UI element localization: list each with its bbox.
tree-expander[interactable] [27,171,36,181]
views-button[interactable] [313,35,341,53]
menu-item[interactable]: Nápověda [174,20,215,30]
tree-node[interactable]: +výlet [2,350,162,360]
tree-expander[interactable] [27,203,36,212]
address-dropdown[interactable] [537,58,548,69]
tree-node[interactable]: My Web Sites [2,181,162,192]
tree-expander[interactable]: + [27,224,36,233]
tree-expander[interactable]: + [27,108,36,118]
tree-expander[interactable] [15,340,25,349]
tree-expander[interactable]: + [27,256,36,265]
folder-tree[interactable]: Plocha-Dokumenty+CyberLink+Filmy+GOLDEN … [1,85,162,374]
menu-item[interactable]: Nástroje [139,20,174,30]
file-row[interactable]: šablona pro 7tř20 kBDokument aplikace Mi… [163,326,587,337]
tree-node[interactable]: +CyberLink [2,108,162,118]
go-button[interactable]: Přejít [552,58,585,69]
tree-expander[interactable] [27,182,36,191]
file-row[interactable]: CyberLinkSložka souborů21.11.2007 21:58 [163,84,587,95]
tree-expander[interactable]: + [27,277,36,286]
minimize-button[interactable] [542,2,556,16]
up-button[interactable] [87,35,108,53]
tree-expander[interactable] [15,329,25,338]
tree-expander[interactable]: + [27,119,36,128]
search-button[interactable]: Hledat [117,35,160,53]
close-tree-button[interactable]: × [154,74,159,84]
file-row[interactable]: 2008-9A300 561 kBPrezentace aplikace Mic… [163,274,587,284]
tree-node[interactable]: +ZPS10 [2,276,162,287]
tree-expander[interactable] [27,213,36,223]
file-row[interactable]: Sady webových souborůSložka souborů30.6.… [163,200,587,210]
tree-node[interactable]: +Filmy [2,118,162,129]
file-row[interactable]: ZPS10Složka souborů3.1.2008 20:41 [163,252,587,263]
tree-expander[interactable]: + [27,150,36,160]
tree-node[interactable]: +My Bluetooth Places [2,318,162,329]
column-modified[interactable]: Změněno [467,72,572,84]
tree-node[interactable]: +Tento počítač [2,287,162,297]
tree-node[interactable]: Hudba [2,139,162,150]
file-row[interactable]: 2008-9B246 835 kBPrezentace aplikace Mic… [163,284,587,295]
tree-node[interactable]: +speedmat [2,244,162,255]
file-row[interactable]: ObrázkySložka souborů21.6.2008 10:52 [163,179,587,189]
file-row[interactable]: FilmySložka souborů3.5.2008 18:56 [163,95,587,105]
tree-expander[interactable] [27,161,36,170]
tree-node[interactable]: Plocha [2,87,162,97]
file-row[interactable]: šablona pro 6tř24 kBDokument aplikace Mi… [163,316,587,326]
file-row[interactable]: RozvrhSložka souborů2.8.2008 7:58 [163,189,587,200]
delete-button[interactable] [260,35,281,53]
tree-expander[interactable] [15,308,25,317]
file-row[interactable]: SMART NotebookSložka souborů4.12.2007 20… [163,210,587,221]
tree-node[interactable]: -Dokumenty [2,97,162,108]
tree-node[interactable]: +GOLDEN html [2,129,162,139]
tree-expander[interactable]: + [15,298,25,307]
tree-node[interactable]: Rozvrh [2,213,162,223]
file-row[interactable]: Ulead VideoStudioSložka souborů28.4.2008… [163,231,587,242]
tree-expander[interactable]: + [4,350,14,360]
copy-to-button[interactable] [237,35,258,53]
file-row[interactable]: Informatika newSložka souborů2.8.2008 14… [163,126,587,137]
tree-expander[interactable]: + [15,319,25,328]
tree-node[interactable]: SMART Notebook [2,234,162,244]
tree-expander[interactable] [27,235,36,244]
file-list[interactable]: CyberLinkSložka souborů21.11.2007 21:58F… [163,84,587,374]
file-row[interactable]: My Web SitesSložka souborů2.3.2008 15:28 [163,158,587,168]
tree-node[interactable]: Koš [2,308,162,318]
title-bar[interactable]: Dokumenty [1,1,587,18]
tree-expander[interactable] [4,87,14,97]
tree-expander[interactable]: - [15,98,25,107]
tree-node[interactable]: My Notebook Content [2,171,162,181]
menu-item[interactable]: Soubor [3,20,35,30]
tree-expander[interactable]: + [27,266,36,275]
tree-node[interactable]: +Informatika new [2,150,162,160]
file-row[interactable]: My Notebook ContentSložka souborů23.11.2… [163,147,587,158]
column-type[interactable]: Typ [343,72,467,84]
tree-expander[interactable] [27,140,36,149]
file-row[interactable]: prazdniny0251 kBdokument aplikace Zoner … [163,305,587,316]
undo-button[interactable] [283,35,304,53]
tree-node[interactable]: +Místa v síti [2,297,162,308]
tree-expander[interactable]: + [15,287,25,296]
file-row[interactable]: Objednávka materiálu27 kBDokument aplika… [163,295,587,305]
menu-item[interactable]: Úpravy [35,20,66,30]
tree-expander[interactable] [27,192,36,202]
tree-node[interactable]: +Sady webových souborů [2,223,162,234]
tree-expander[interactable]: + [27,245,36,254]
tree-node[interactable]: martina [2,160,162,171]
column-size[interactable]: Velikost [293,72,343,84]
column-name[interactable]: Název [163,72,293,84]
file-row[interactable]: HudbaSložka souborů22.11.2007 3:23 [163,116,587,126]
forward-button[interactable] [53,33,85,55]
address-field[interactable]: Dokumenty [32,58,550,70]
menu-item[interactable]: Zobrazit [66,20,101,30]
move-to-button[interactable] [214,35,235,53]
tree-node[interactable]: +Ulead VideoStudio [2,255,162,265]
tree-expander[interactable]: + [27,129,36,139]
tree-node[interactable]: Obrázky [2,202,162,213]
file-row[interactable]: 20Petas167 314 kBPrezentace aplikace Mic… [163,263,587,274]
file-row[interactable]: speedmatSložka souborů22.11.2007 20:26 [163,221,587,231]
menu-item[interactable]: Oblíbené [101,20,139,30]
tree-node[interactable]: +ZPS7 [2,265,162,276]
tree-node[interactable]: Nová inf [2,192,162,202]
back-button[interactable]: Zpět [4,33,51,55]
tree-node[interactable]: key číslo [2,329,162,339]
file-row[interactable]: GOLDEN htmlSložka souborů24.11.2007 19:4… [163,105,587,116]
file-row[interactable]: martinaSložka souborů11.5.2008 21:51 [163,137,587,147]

.....

Extract each line from the entries above that contains the string "aplikace".

file-row[interactable]: šablona pro 7tř20 kBDokument aplikace Mi… [163,326,587,337]
file-row[interactable]: 2008-9A300 561 kBPrezentace aplikace Mic… [163,274,587,284]
file-row[interactable]: 2008-9B246 835 kBPrezentace aplikace Mic… [163,284,587,295]
file-row[interactable]: šablona pro 6tř24 kBDokument aplikace Mi… [163,316,587,326]
file-row[interactable]: prazdniny0251 kBdokument aplikace Zoner … [163,305,587,316]
file-row[interactable]: 20Petas167 314 kBPrezentace aplikace Mic… [163,263,587,274]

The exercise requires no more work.